This exclusive Prism investigation delves into the role of tech in reproductive health care, finding gaps in how abortion workers are served by tech initiatives, a clash between funding abortion tech and industry layoffs, and tension in how best to address the changing legal landscape for abortion. Interviews with a dozen reproductive health workers, tech specialists, abortion fund staff, and reproductive rights advocates further revealed a lack of investment in backend tools for abortion support workers navigating a progressively underfunded field.
From abortion bots like Charley and digital billboards used by Mayday Health to period-tracking apps and the expansion of telehealth services, it’s a new, more complex era for people seeking abortion care. But during a time of rising technofascism and in a landscape dominated by tech conglomerates that power domestic repression, is investment in bots and abortion telehealth initiatives post-Dobbs fundamentally at odds with abortion access for all?
A solution post-Dobbs
The idea for an abortion chatbot came about shortly after the Dobbs decision. Charley, an abortion tech product often referred to by the mainstream media as an “automated abortion finder,” was created by a team of reproductive health experts and abortion advocates, including former Planned Parenthood president, the late Cecile Richards. According to Charley’s project director, Nicole Cushman, the product felt urgent after Dobbs because, with abortion criminalized and less access to abortion clinics and doctors, people in need of care turned to the internet for information.

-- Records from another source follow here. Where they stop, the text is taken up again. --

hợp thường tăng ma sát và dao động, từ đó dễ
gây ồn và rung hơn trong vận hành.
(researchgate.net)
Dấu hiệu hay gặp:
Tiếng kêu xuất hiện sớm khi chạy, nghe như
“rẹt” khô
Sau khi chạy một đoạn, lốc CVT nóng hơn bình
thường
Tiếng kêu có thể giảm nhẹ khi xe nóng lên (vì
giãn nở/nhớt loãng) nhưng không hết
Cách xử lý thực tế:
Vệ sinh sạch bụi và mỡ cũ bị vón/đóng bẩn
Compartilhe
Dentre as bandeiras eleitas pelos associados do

“We wanted to better understand what kinds of questions abortion-seekers are asking when they go online, what search terms do they use in their queries, and then what do they find as a result of those queries? What websites, what information rises to the top?” Cushman told Prism. “What we found is that people are looking for answers to pretty straightforward questions.”
But search results are often unhelpful, Cushman said, especially in states with restrictions or bans.

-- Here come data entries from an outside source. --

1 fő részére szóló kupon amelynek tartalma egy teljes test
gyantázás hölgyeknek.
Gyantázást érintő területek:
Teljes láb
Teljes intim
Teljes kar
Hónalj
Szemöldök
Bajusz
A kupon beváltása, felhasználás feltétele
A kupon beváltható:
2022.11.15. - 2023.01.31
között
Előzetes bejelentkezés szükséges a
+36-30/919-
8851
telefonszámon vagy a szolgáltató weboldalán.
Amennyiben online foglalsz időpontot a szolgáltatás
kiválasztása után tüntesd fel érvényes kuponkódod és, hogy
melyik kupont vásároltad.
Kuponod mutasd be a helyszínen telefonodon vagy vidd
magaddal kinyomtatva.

Searches for basic questions usually return confusing news articles about the changing reproductive rights landscape. Kate Bertash, executive director of the Digital Defense Fund, cited nationwide crisis pregnancy centers (CPCs) as frequent purveyors of abortion misinformation both online and in real life, even in states where abortion is ostensibly legal. Bertash also emphasized that the tech ecosystem where products like Charley are being developed is not hospitable to abortion-seekers.
“I think we’re all still nibbling around the edges of a larger problem,” Bertash said. “Everything we do in the abortion space has way too much impact on the patient experience.”

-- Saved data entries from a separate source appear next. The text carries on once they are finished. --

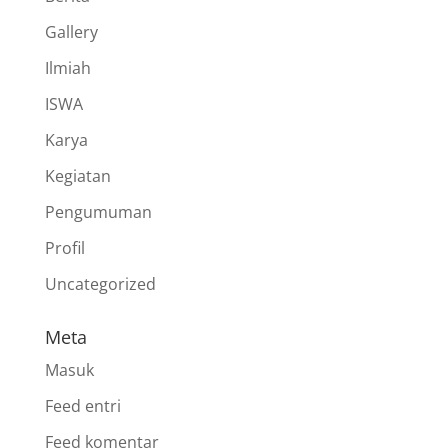
Gallery
Ilmiah
ISWA
Karya
Kegiatan
Pengumuman
Profil
Uncategorized
Meta
Masuk
Feed entri
Feed komentar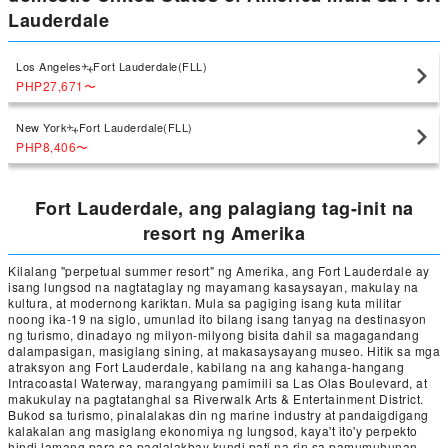
Lauderdale
Los Angeles
Fort Lauderdale(FLL)
PHP27,671
〜
New York
Fort Lauderdale(FLL)
PHP8,406
〜
Fort Lauderdale, ang palagiang tag-init na
resort ng Amerika
Kilalang "perpetual summer resort" ng Amerika, ang Fort Lauderdale ay
isang lungsod na nagtataglay ng mayamang kasaysayan, makulay na
kultura, at modernong kariktan. Mula sa pagiging isang kuta militar
noong ika-19 na siglo, umunlad ito bilang isang tanyag na destinasyon
ng turismo, dinadayo ng milyon-milyong bisita dahil sa magagandang
dalampasigan, masiglang sining, at makasaysayang museo. Hitik sa mga
atraksyon ang Fort Lauderdale, kabilang na ang kahanga-hangang
Intracoastal Waterway, marangyang pamimili sa Las Olas Boulevard, at
makukulay na pagtatanghal sa Riverwalk Arts & Entertainment District.
Bukod sa turismo, pinalalakas din ng marine industry at pandaigdigang
kalakalan ang masiglang ekonomiya ng lungsod, kaya't ito'y perpekto
hindi lamang para sa paglalakbay kundi pati na rin sa pamumuhunan.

Front-line abortion access organizations like Reprocare, a peer-supported abortion health line, echoed Bertash’s concern. Co-directors Phoebe Abramowitz and Lupita Sanchez cited abortion stigma and delays in care as a “huge issue” for their callers, usually as a result of misinformation from anti-abortion groups and CPCs.
With the goal to direct people to accurate, already-existing resources, Charley simulates a conversation with users who need information about the legal status of abortion. According to an adviser on the project, Plan C Co-Founder Amy Merrill, abortion access experts were consulted when developing the bot’s user flow.
“It was a very generative process,” Merrill told Prism. “They started by asking the big, bold question of: What would it look like to guide someone through their needs around their abortion, no matter where they lived and without collecting any private information, and give them the type of experience that you would expect in navigating any other everyday need or service?”
The bot does not collect data beyond location and the first day of the user’s last period, and links users to two databases powered by the organizations I Need an A and Abortion Policy API. In the first year and a half of operations, the Charley website received 330,000 visitors, and over 50,000 people used the chatbot, according to Cushman. Charley was also made to be hosted on external websites, meaning that some users can find Charley on abortion fund sites such as the Carolina Abortion Fund (CAF), which includes Charley on its “Abortion FAQ” page.
 Credit: iStock
Credit: iStockBecause of the product’s commitment to data privacy, it’s impossible to assess the efficacy of Charley’s ability to connect abortion-seekers to the appropriate services. Cushman said there is a survey in the works to collect user feedback.
Bertash said it’s essential for the abortion space to exist online, even if imperfectly.
“We are currently in this tide where CPCs are going to continue to fill up the space over and over again,” she said. “We have to have continuous pressure and continuous pushback, and a continuous culture of experimentation.”
“The innovative pitch to donors”
Across the tech field, there’s a tendency to create public-facing products that purport to revolutionize the user experience, but at the same time, there is a lack of backend tech tools that make the work in a particular industry easier. While abortion tech is experiencing a boom in growth and funding, according to Bertash, “There is a huge gap in making resources and tools that are for people who do the work.”
“It is an extraordinarily underserved community who is buried in paperwork,” Bertash said, using hotlines as an example. From repro legal helplines to abortion fund hotlines, abortion support networks that provide direct services are still lacking “privacy-first hotline software,” said Bertash.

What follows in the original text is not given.